Peng and his team are fixated on the numbers—especially the 1.3 million deaths on roads worldwide last year.
“See, the thing about humans is that we are good when we are good. Otherwise, we are deadly,” he said.
Peng and his team are currently testing Direct Short-Range Communication (DSRC) technology-equipped cars that talk to each other to navigate potentially hazardous situations. DSRC hugely advances the “line of sight” detection, creating a world where blind corners are no longer blind.
DSRC will also allow for vehicles to talk to traffic lights and future infrastructure (buildings, signs, etc.), and creates a safeguard when on-board detection fails (if the sun is creating glare on the camera, for example).
I asked Peng if he is worried about these vehicles’ “hackability.” He assured me that since the communication is close range, the odds of someone hacking the vehicle and taking on-board control or accessing data are quite low.
As with any new technology, significant testing must take place before the tech is handed over to the public. However, Peng says that the mileage thresholds set by various experts to test self-driving cars before putting them on the road are unreasonably high.
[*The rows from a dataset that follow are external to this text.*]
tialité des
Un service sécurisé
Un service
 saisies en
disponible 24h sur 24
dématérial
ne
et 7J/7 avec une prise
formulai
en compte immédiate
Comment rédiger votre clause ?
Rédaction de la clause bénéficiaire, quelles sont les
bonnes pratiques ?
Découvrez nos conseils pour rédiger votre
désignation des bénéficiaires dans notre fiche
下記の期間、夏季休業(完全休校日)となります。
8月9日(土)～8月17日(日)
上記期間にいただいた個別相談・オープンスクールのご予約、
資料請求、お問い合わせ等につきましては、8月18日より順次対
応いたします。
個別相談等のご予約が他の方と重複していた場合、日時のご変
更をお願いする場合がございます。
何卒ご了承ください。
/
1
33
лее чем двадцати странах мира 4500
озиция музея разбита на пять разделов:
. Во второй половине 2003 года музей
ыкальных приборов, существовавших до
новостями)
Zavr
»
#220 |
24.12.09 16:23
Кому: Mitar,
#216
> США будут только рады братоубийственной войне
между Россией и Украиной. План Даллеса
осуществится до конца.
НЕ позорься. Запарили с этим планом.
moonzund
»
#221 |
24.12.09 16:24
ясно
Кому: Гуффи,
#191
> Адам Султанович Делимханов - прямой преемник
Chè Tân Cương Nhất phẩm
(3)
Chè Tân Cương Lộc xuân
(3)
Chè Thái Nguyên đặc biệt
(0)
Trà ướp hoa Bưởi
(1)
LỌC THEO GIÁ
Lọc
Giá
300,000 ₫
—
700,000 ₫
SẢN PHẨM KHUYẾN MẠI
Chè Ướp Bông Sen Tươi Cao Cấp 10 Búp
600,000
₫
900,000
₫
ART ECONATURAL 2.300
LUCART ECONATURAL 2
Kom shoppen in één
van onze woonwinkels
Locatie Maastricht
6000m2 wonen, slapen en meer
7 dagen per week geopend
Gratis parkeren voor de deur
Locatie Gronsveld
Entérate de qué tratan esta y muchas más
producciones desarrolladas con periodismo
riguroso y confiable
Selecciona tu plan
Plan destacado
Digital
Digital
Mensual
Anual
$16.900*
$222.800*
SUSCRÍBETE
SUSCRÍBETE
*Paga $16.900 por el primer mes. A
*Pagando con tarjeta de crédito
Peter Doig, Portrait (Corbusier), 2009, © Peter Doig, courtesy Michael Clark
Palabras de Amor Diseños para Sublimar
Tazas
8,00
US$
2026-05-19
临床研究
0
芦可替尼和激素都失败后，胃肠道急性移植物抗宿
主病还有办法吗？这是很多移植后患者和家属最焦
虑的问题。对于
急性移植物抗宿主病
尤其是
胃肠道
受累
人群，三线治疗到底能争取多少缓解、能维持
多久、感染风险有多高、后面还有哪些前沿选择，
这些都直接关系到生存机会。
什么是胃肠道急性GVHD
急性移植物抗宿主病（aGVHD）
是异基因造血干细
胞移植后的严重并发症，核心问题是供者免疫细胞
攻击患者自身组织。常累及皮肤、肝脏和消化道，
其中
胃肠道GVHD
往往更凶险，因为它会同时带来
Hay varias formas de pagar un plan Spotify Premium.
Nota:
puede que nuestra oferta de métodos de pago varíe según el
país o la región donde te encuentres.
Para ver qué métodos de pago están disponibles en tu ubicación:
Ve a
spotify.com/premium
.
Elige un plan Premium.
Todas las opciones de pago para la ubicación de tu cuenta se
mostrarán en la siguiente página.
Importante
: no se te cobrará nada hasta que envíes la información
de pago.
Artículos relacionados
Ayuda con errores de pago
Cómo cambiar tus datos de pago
Instead, Peng and the Mcity team use “accelerated testing,” which evaluates the most challenging driving situations such as adverse weather conditions, blind turns, low visibility, and reacting to vehicles that disobey the laws of the road (like blowing through a stop sign).
The team has broken down more than 25 million miles of driving data to identify these trouble areas into components that can be tested or simulated repeatedly. “In this way, just 1,000 miles of testing can yield the equivalent of 300,000 to 100 million miles of real-world driving,” Mcity says on its website.
As it stands, two great concerns remain in the push for automated vehicles: ensuring safe and responsible use, and encouraging widespread adoption. To achieve the urban utopia we all dream of, packed with driverless cars, we’ll need places like Mcity to keep pushing the boundaries of how we test them.